Some of the herbs and spices that you can take, in addition to your medications, include cinnamon, cardamom, basil, garlic and flaxseed. It is important to understand that these herbs may only decrease blood pressure slightly and should never replace prescription medications.

Before you use any supplement, speak to your healthcare provider to make sure there are no interactions. Herbs and other supplements are only complimentary therapies.
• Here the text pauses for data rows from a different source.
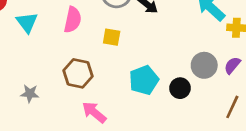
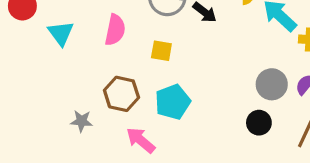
cyan pentagon: (144, 80) -> (173, 102), moved
black circle: (180, 88) -> (259, 123), moved
gray star: (30, 94) -> (82, 121), moved

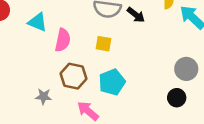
pink semicircle: (115, 30) -> (63, 40), moved
cyan triangle: (61, 33) -> (38, 22), moved, turned -30

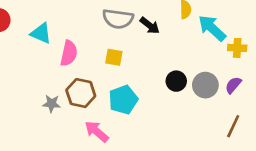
gray star: (44, 96) -> (52, 104), moved
black circle: (177, 98) -> (176, 81), moved

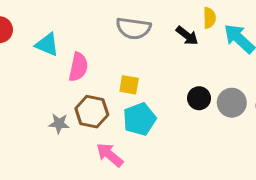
black arrow: (150, 25) -> (187, 36), moved
yellow square: (114, 57) -> (129, 85), moved

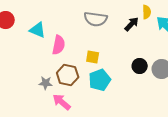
black arrow: (187, 36) -> (132, 24), turned -84
pink arrow: (110, 155) -> (62, 102), moved

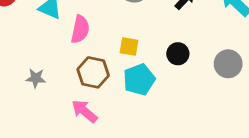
black circle: (140, 66) -> (178, 54), moved
gray star: (46, 83) -> (36, 78), moved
Once treatment for your high blood pressure begins, you will also be asked to:

  • Eat a healthy diet. This includes low fat dairy products, plenty of fruit and vegetables and cutting down on salt.
  • Exercise regularly. Staying active and performing some type of exercise, even walking, is good for you as long as you do it for 45-60 minutes every day.
  • Give up smoking. Nicotine both raises your blood pressure and increases your heart rate.
  • Cut down on drinking alcohol. While the odd drink is nothing to worry about, three drinks in one sessions has been shown to increase blood pressure and heavy drinking can lead to hypertension.


How To Take Your Blood Pressure At Home

Seniors with high blood pressure should learn to monitor their blood pressure at home. This avoids unnecessary visits to the healthcare provider, is more convenient and it also gives you a guide as to how the medications are working.

Before you measure your blood pressure it is important you do the following:

  • Refrain from drinking caffeinated beverages or alcohol at least 30 minutes before measuring your blood pressure
  • Make sure that you are relaxed, comfortable and do not have to use the bathroom

When taking your blood pressure,

  • Make sure you are sitting straight with your legs uncrossed
  • Measure the blood pressure in the upper arm each time. You will need to roll up your sleeves to do this.
  • Follow the guide on the device which you are using to measure your blood pressure
  • Always take two readings each time so that you know they match.
  • Make it a habit of recording your blood pressure, the time and date.

At least once or twice every year, take the device to the healthcare provider’s office to ensure that the readings are the same as those recorded at the clinic.



Hypertension in the elderly can be effectively managed with medications and changes in lifestyle. Unlike young people, seniors tend to have a much more favorable response to the medications, with a marked improvement in their quality of life.